“Let’s go to Bethlehem,” we students agreed with one another. We were enrolled in a summer course in Jerusalem, through a program called Bat Kol which the Sisters of Sion generously invited me to attend. The final free Saturday was approaching. We wanted to make the trip before returning home.
It’s a journey so short, geographically, that most of us would go farther on a Saturday for groceries without thinking. Yet for us it was a long journey, spiritually, emotionally and intellectually.
The day involved walking, buses, a concrete wall and a military checkpoint, shopping, eating and drinking, politics, prayer, the Bible, encountering Palestinians, encountering Israelis, encountering each other.
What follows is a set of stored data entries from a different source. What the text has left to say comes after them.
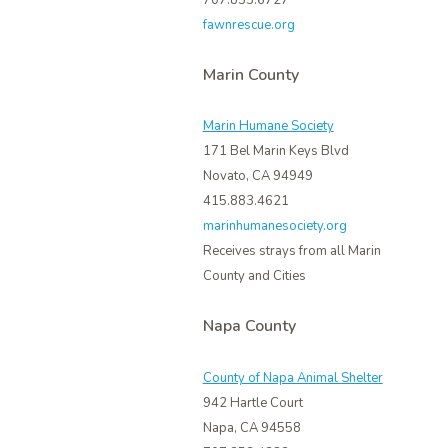
707.833.6727
fawnrescue.org
Marin County
Marin Humane Society
171 Bel Marin Keys Blvd
Novato, CA 94949
415.883.4621
marinhumanesociety.org
Receives strays from all Marin
County and Cities
Napa County
County of Napa Animal Shelter
942 Hartle Court
Napa, CA 94558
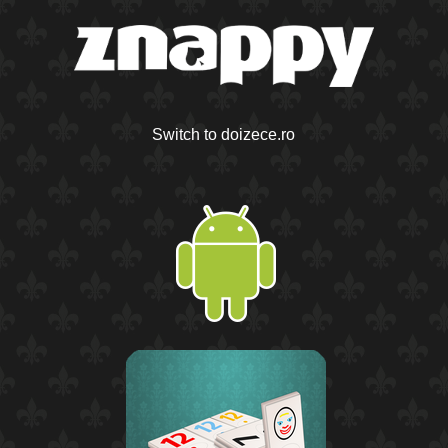
Switch to doizece.ro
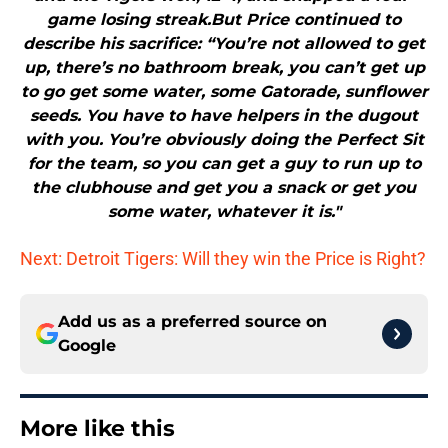
game losing streak.But Price continued to
describe his sacrifice: “You’re not allowed to get
up, there’s no bathroom break, you can’t get up
to go get some water, some Gatorade, sunflower
seeds. You have to have helpers in the dugout
with you. You’re obviously doing the Perfect Sit
for the team, so you can get a guy to run up to
the clubhouse and get you a snack or get you
some water, whatever it is."
Next: Detroit Tigers: Will they win the Price is Right?
Add us as a preferred source on
Google
More like this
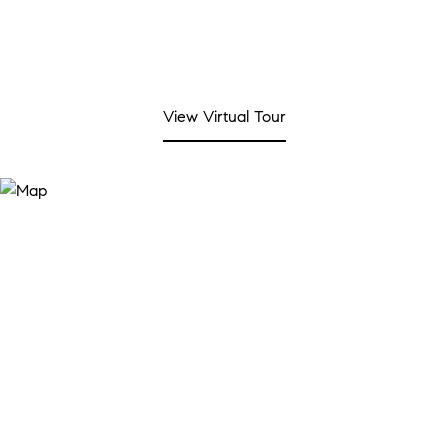
View Virtual Tour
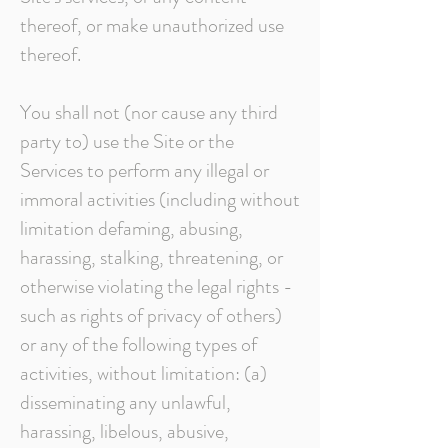
thereof, or make unauthorized use
thereof.
You shall not (nor cause any third
party to) use the Site or the
Services to perform any illegal or
immoral activities (including without
limitation defaming, abusing,
harassing, stalking, threatening, or
otherwise violating the legal rights -
such as rights of privacy of others)
or any of the following types of
activities, without limitation: (a)
disseminating any unlawful,
harassing, libelous, abusive,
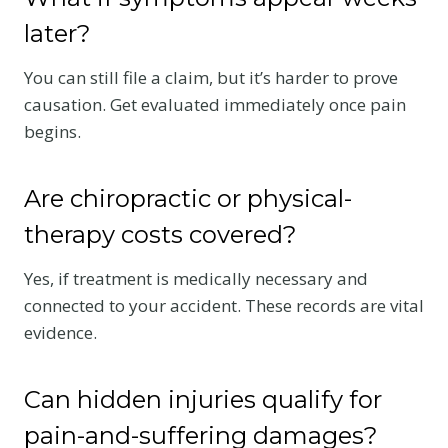
later?
You can still file a claim, but it’s harder to prove
causation. Get evaluated immediately once pain
begins.
Are chiropractic or physical-
therapy costs covered?
Yes, if treatment is medically necessary and
connected to your accident. These records are vital
evidence.
Can hidden injuries qualify for
pain-and-suffering damages?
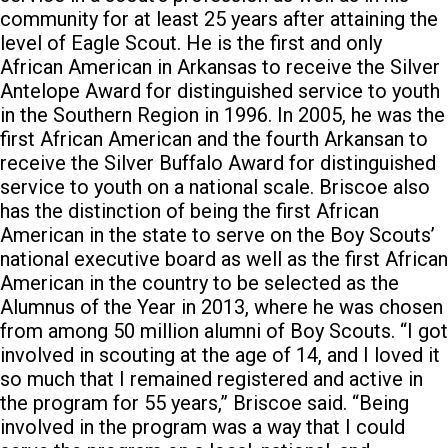
community for at least 25 years after attaining the
level of Eagle Scout. He is the first and only
African American in Arkansas to receive the Silver
Antelope Award for distinguished service to youth
in the Southern Region in 1996. In 2005, he was the
first African American and the fourth Arkansan to
receive the Silver Buffalo Award for distinguished
service to youth on a national scale. Briscoe also
has the distinction of being the first African
American in the state to serve on the Boy Scouts’
national executive board as well as the first African
American in the country to be selected as the
Alumnus of the Year in 2013, where he was chosen
from among 50 million alumni of Boy Scouts. “I got
involved in scouting at the age of 14, and I loved it
so much that I remained registered and active in
the program for 55 years,” Briscoe said. “Being
involved in the program was a way that I could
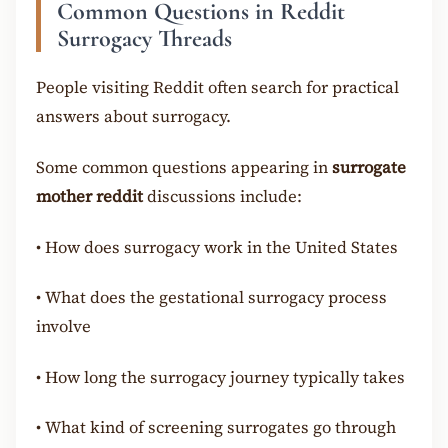
Common Questions in Reddit
Surrogacy Threads
People visiting Reddit often search for practical
answers about surrogacy.
Some common questions appearing in
surrogate
mother reddit
discussions include:
•
How does surrogacy work in the United States
•
What does the gestational surrogacy process
involve
•
How long the surrogacy journey typically takes
•
What kind of screening surrogates go through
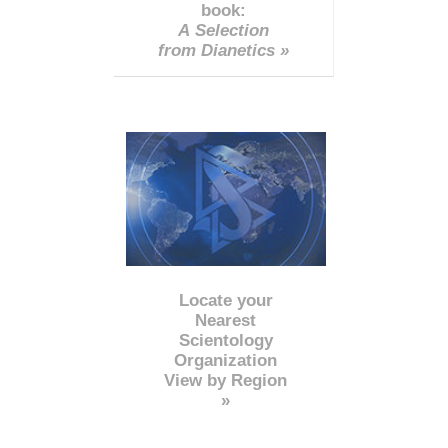
book:
A Selection
from Dianetics »
Locate your
Nearest
Scientology
Organization
View by Region
»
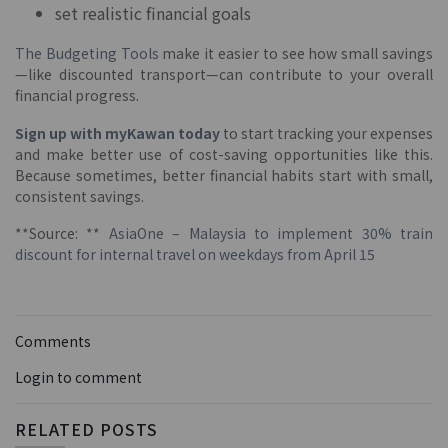
set realistic financial goals
The Budgeting Tools
make it easier to see how small savings
—like discounted transport—can contribute to your overall
financial progress.
Sign up with myKawan today
to start tracking your expenses
and make better use of cost-saving opportunities like this.
Because sometimes, better financial habits start with small,
consistent savings.
**Source: **
AsiaOne – Malaysia to implement 30% train
discount for internal travel on weekdays from April 15
Comments
Login to comment
RELATED POSTS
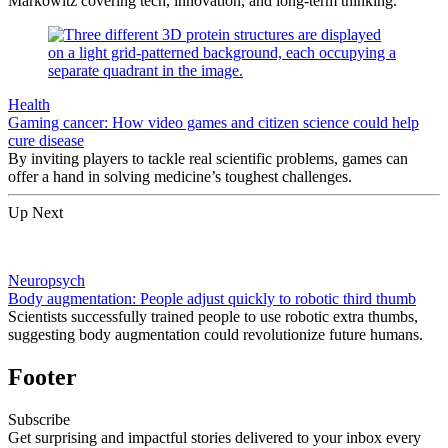
Markowitz covering tech, innovation, and long-term thinking.
Health
Gaming cancer: How video games and citizen science could help
cure disease
By inviting players to tackle real scientific problems, games can
offer a hand in solving medicine’s toughest challenges.
Up Next
Neuropsych
Body augmentation: People adjust quickly to robotic third thumb
Scientists successfully trained people to use robotic extra thumbs,
suggesting body augmentation could revolutionize future humans.
Footer
Subscribe
Get surprising and impactful stories delivered to your inbox every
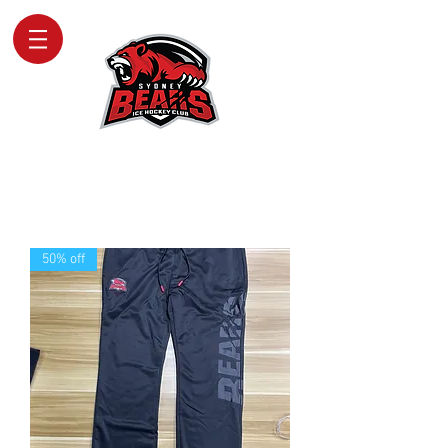
SYDNEY BEARS
ICE HOCKEY CLUB
50% off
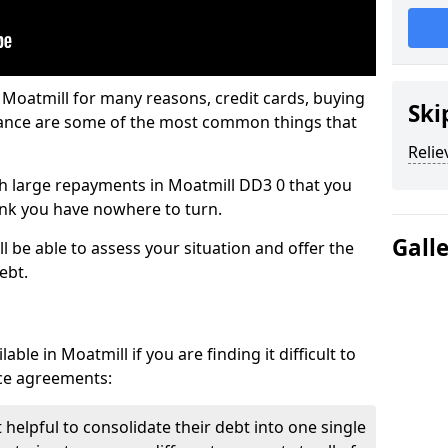
 Moatmill for many reasons, credit cards, buying
Ski
nance are some of the most common things that
Relie
ith large repayments in Moatmill DD3 0 that you
hink you have nowhere to turn.
Gall
l be able to assess your situation and offer the
ebt.
ble in Moatmill if you are finding it difficult to
nce agreements:
 helpful to consolidate their debt into one single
By land, 10 kilometres to the town; by time, two millennia to the birth of Christ; by understanding, immeasurable distance into the current social and political situation, and to the spiritual and religious questions, including whether Jesus was actually born in Bethlehem at all.
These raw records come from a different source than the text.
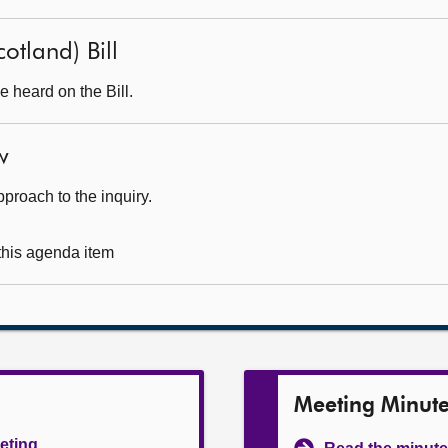
otland) Bill
 heard on the Bill.
w
pproach to the inquiry.
 this agenda item
Meeting Minut
eeting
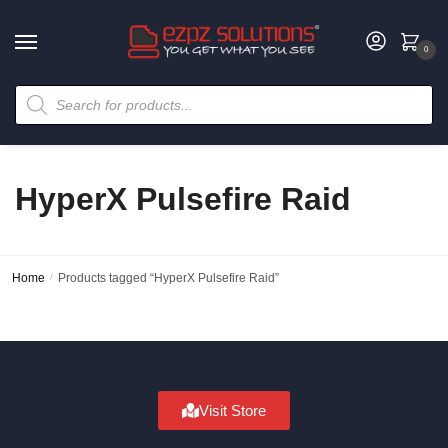
0
HyperX Pulsefire Raid
Home
/
Products tagged “HyperX Pulsefire Raid”
Visit Store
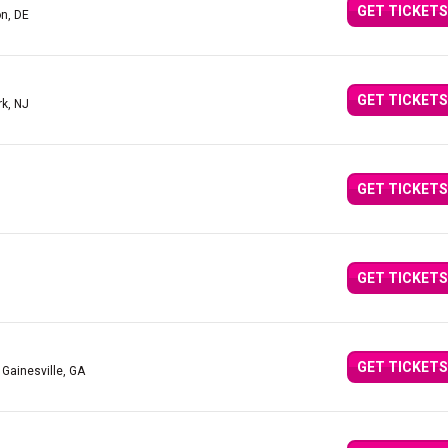
GET TICKETS
n, DE
GET TICKETS
rk, NJ
GET TICKETS
GET TICKETS
GET TICKETS
 Gainesville, GA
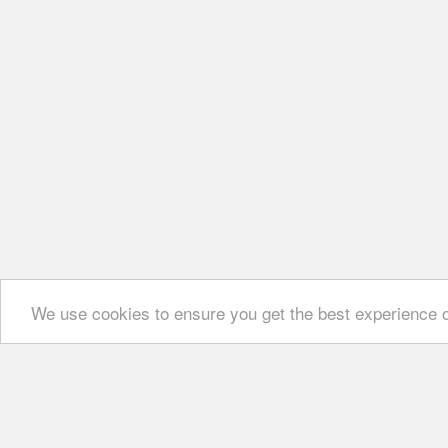
We use cookies to ensure you get the best experience 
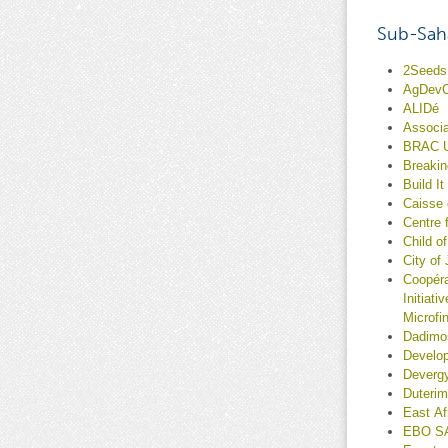
Sub-Saha
2Seeds 
AgDev
ALIDé
Associa
BRAC 
Breaki
Build It
Caisse
Centre
Child o
City of
Coopéra
Initiat
Microfi
Dadimo
Develop
Deverg
Duterim
East A
EBO S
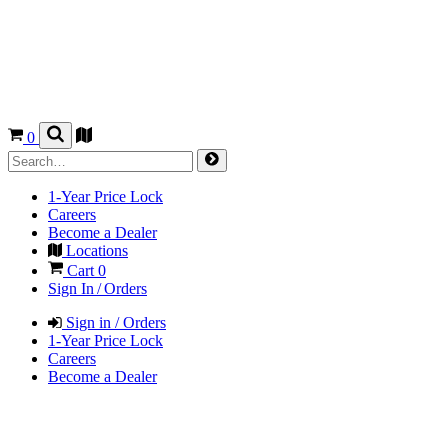
0
1-Year Price Lock
Careers
Become a Dealer
Locations
Cart
0
Sign In / Orders
Sign in / Orders
1-Year Price Lock
Careers
Become a Dealer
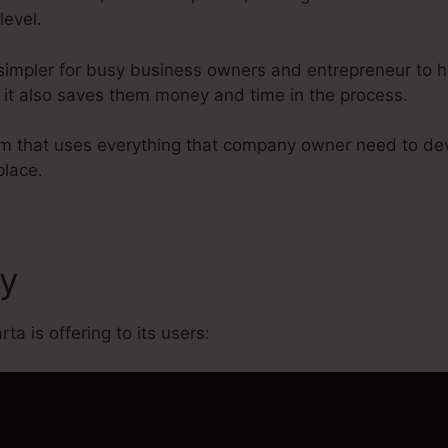
level.
simpler for busy business owners and entrepreneur to ha
r it also saves them money and time in the process.
form that uses everything that company owner need to de
place.
cy
Evergreen On Kartra
ta is offering to its users:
“Let’s go to Bethlehem.” According to Luke’s Gospel, the shepherds on the hillside made this decision after a vision of angels in the midst of a work shift. The angels made them an offer, and left them with a dilemma. Shall we stay where we are, with all its comforts and discomforts, or shall we follow the voice of glory? Are we crazy to go, or crazy to ignore it?
It’s an offer made to us and leaving us with a decision, too. Shall we, this Advent, accept the invitation to “go and see the strange thing which the Lord has made known to us”? Shall we take the risk that peace and joy are available here on this darkling plain of our lives, our earth? It’s the life-changing risk of faith.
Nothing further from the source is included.